Information given: Begin

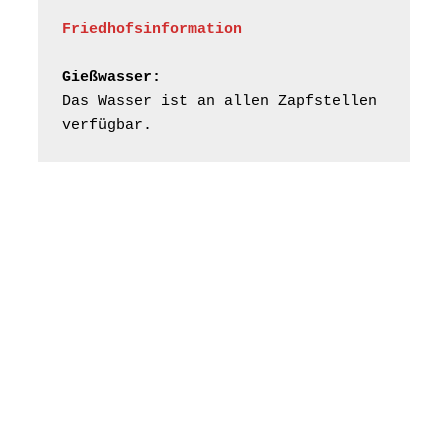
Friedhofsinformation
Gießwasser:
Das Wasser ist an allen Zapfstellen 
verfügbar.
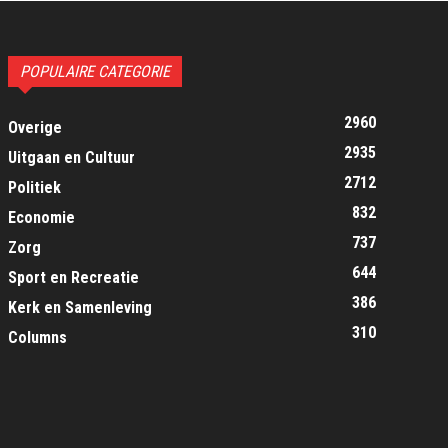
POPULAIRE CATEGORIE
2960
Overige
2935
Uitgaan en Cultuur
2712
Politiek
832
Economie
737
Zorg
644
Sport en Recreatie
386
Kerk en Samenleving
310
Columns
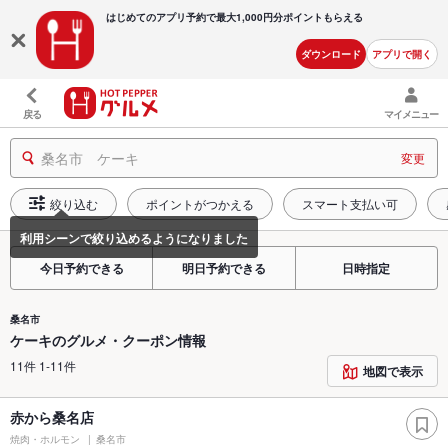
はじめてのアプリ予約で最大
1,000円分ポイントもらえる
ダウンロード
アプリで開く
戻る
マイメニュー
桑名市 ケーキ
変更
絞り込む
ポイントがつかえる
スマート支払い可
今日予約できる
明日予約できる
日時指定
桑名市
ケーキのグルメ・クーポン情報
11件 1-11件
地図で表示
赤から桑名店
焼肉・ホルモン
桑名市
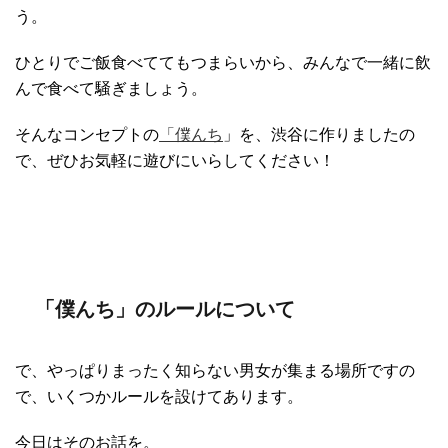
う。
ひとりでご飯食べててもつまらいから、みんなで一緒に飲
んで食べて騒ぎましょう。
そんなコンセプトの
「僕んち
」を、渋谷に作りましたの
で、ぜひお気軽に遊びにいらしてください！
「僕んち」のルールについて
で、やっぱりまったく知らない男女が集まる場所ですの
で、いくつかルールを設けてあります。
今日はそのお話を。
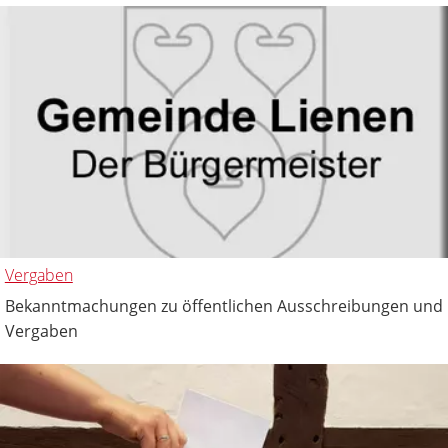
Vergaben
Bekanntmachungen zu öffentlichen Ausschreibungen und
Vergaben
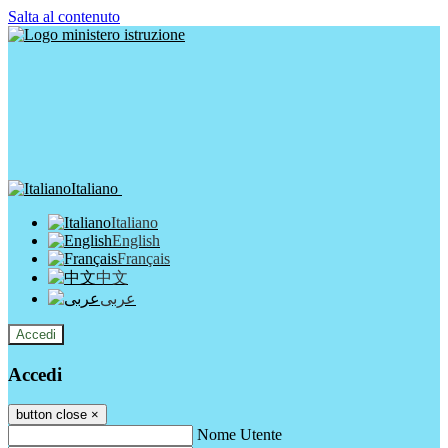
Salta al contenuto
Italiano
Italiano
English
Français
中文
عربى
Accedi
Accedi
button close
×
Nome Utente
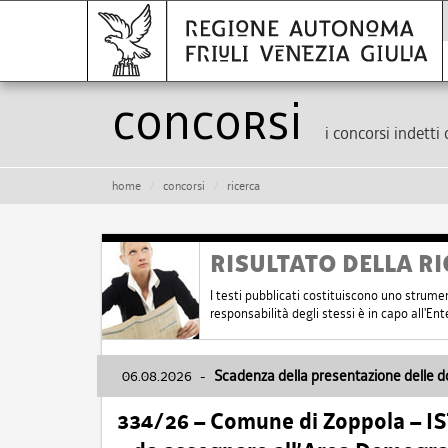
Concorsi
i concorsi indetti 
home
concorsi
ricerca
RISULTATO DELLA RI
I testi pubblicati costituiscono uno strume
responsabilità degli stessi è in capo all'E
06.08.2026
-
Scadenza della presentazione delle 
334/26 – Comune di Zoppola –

Information given: End

Activity: Output each line above exactly. Skip the images.

Reply:
Friedhofsinformation
Gießwasser:
Das Wasser ist an allen Zapfstellen 
verfügbar.
POPULAIRE CATEGORIE
2960
Overige
2935
Uitgaan en Cultuur
2712
Politiek
832
Economie
737
Zorg
644
Sport en Recreatie
386
Kerk en Samenleving
310
Columns
はじめてのアプリ予約で最大
1,000円分ポイントもらえる
ダウンロード
アプリで開く
戻る
マイメニュー
桑名市 ケーキ
変更
絞り込む
ポイントがつかえる
スマート支払い可
今日予約できる
明日予約できる
日時指定
桑名市
ケーキのグルメ・クーポン情報
11件 1-11件
地図で表示
赤から桑名店
焼肉・ホルモン
桑名市
う。
ひとりでご飯食べててもつまらいから、みんなで一緒に飲
んで食べて騒ぎましょう。
そんなコンセプトの
「僕んち
」を、渋谷に作りましたの
で、ぜひお気軽に遊びにいらしてください！
「僕んち」のルールについて
で、やっぱりまったく知らない男女が集まる場所ですの
で、いくつかルールを設けてあります。
今日はそのお話を。
Vergaben
Bekanntmachungen zu öffentlichen Ausschreibungen und
Vergaben
Salta al contenuto
Italiano
Italiano
English
Français
中文
عربى
Accedi
Accedi
button close
×
Nome Utente
Concorsi
i concorsi indetti 
home
concorsi
ricerca
RISULTATO DELLA RI
I testi pubblicati costituiscono uno strume
responsabilità degli stessi è in capo all'E
06.08.2026
-
Scadenza della presentazione delle 
334/26 – Comune di Zoppola –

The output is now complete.